Pekik “Merdeka” dan KTSP

61 62 tahun sudah negeri ini merdeka. Namun, secara jelas dan nyata, kita masih merasakan betapa banyaknya pernik-pernik kehidupan yang silang-sengkarut. Dari sisi ekonomi, kita masih dihantui situasi krisis. Lapangan kerja menyempit, sementara angka pengangguran makin mencuat tajam. Di bidang hukum, masih banyak koruptor kelas kakap yang luput dari incaran dan jerat hukum. Dari sisi demokrasi, kita juga masih melihat banyaknya kelompok masyarakat yang lebih suka mengandalkan otot dan mengacungkan pedang dalam memperjuangkan kepentingan ketimbang hati nurani dan sikap rendah hati. Yang tak kalah menyedihkan, dunia pendidikan yang diyakini menjadi motor penggerak peradaban, belum juga menampakkan hasil yang nyata. Kualitas SDM kita masih jauh tertinggal dibandingkan negeri jiran kita, seperti Singapura, Malaysia, Thailand, Filipina, atau Vietnam yang bertahun-tahun lamanya diselimuti kabut perang saudara.

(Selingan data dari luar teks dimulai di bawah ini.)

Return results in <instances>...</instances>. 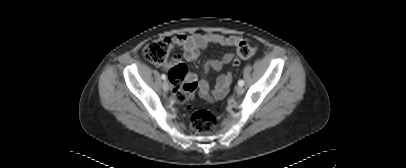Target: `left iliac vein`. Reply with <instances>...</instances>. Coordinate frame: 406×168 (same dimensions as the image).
<instances>
[{"instance_id":"left-iliac-vein-1","label":"left iliac vein","mask_w":406,"mask_h":168,"mask_svg":"<svg viewBox=\"0 0 406 168\" xmlns=\"http://www.w3.org/2000/svg\"><path fill=\"white\" fill-rule=\"evenodd\" d=\"M236 93H237L238 95H242V94L244 93V88H243L242 86H238V87L236 88Z\"/></svg>"}]
</instances>
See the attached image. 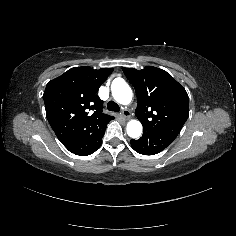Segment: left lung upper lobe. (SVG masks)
Listing matches in <instances>:
<instances>
[{
  "instance_id": "5c2ea615",
  "label": "left lung upper lobe",
  "mask_w": 236,
  "mask_h": 236,
  "mask_svg": "<svg viewBox=\"0 0 236 236\" xmlns=\"http://www.w3.org/2000/svg\"><path fill=\"white\" fill-rule=\"evenodd\" d=\"M122 70L135 88L138 100L135 115L143 131L177 136L189 115L185 89L169 73L156 67Z\"/></svg>"
}]
</instances>
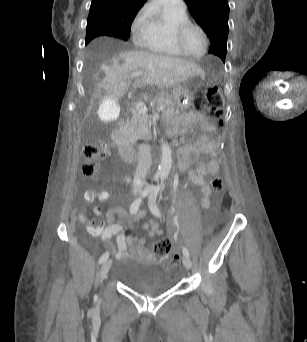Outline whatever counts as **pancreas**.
<instances>
[{"mask_svg": "<svg viewBox=\"0 0 307 342\" xmlns=\"http://www.w3.org/2000/svg\"><path fill=\"white\" fill-rule=\"evenodd\" d=\"M172 103V97L161 96V98H156V100H153L151 106L163 108V116H165V118H172V116H178L179 114L178 110H175V108H171V106H168V104ZM136 122H141L140 128H136ZM131 124H133L135 132H137V134H145L144 128L147 124V116L138 114V112H132Z\"/></svg>", "mask_w": 307, "mask_h": 342, "instance_id": "cf45deb5", "label": "pancreas"}]
</instances>
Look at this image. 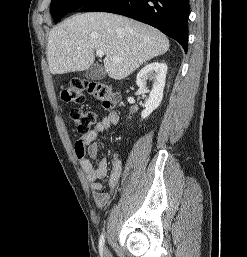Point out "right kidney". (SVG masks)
<instances>
[{
	"instance_id": "right-kidney-1",
	"label": "right kidney",
	"mask_w": 247,
	"mask_h": 257,
	"mask_svg": "<svg viewBox=\"0 0 247 257\" xmlns=\"http://www.w3.org/2000/svg\"><path fill=\"white\" fill-rule=\"evenodd\" d=\"M167 69L165 63L153 62L143 67L137 74L136 84L140 88L144 87L147 78L154 79L152 90L145 102V109L141 113L142 119L147 118L160 105Z\"/></svg>"
}]
</instances>
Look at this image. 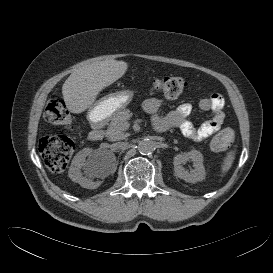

Sertifikasi Guru, Sebuah “Indonesia” yang Tertinggal

Ketika pemerintah meluncurkan UU No. 14/2005 tentang Guru dan Dosen (UUGD), angin segar berhembus di ruang-ruang guru dan dosen. Pasalnya, mereka akan mendapatkan penghasilan yang “menggiurkan”. Pemerintah akan memberikan tunjangan profesi yang setara dengan 1 (satu) kali gaji pokok guru yang diangkat oleh satuan pendidikan yang diselenggarakan oleh Pemerintah atau pemerintah daerah pada tingkat, masa kerja, dan kualifikasi yang sama. Namun, untuk mendapatkan tunjungan profesi, seorang guru harus memiliki sertifikat pendidik yang tentu saja tidak mudah untuk mendapatkannya lantaran memang dibikin “sulit” dan “rumit”. Walhasil, bisa dihitung dengan jari guru di Indonesia yang berjumlah sekitar 2.700.000 yang bisa menikmati tunjangan tersebut. Misalnya saja, untuk bisa mengikuti uji sertifikasi, seorang guru harus bisa mengumpulkan dokumen portofolio sekitar 850 poin. Wah, bisa bertumpuk-tumpuk dokumen yang mesti dikumpulkan oleh seorang guru. Dan sudah pasti, hanya guru yang memiliki “jam terbang” tinggi alias masa kerja yang cukup lama yang bisa menyodorkan bukti portofolio semacam itu. Itu pun kalau guru yang bersangkutan pandai-pandai mengarsipkan semua dokumen, seperti sertifikat, SK, ijazah, surat tugas, de-el-el. Kalau tidak, ya, mohon maaf, terpaksa harus lebih banyak berlatih menahan kesabaran.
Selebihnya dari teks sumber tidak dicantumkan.